The word, “cockaigne” is a Middle French phase, “pais de cocaigne”, which means “land of plenty.” A medieval French poem refers to cockaigne as a mythical “land of luxury and ease where comforts and pleasures were always available.” The Middle Low German term is kōkenje, or “small cake”, the equivalent to kōken or cookie. 

I have had my copy of “Joy of Cooking” for years, it was my “cookbook Bible” and reference for almost any food topic when I was first married and learning to cook. As you can see, my cookbook is tattered and falling apart. I still recommend it as an “easy to read” reference for just about anything food-related that you want to know and often refer to the explanations for ingredients and recipes. Hard to imagine that so much information can be packed into one book and that is still relevant today.
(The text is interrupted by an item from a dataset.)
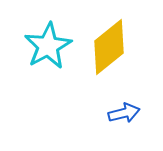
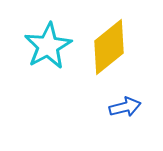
blue arrow: moved 1 px right, 6 px up
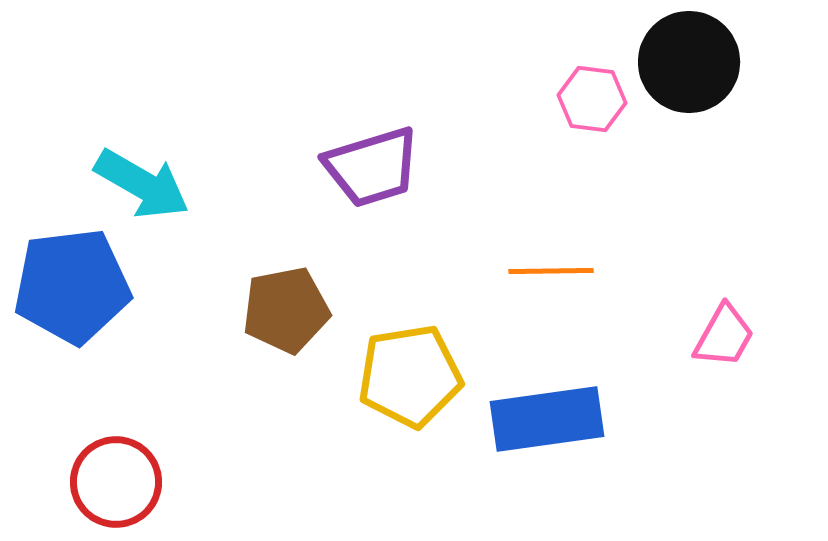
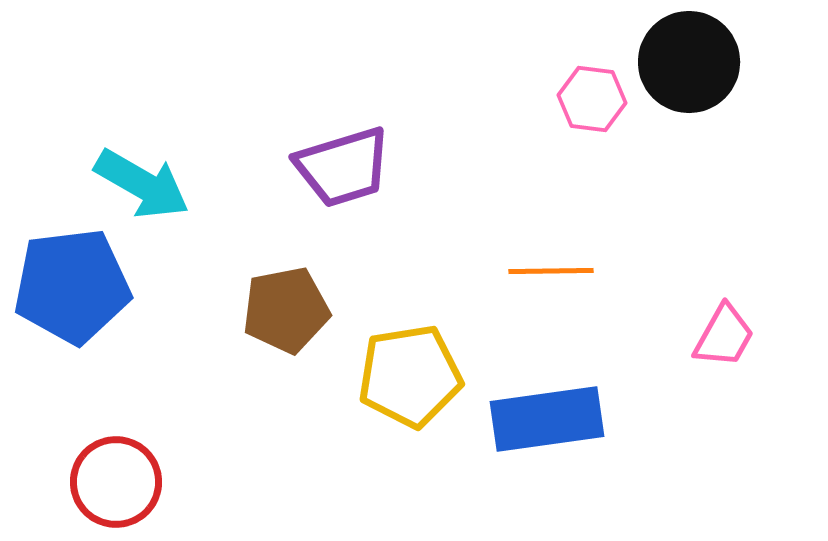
purple trapezoid: moved 29 px left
Fresh Peach Cockaigne Recipe

So the term, “cockaigne”, seems to apply to an idealistic and imaginary place. I think that my recipe for “Fresh Peach Cockaigne” will fit right into the scene. I used the “Joy of Cooking” recipe as the starting point and concocted my own dessert. My cake highlights the flavor of fresh peaches; I reduced the sugar in the recipe so the dessert is not too sweet, a refreshing change.

Making the Recipe

The original recipe for “Peach Cockaigne” is an “upside down” cake or cobbler. Arrange the peaches on top of the batter. As the dessert is baked, the peaches sink to the bottom and the batter rises to make a crust.  I found that it was difficult to get the batter to cook completely without burning the top — and hence tried the second version.

Making the Recipe

This is a very, very easy cake to make. It is an “one bowl” recipe using Bisquick mix for the batter. Here are the ingredients.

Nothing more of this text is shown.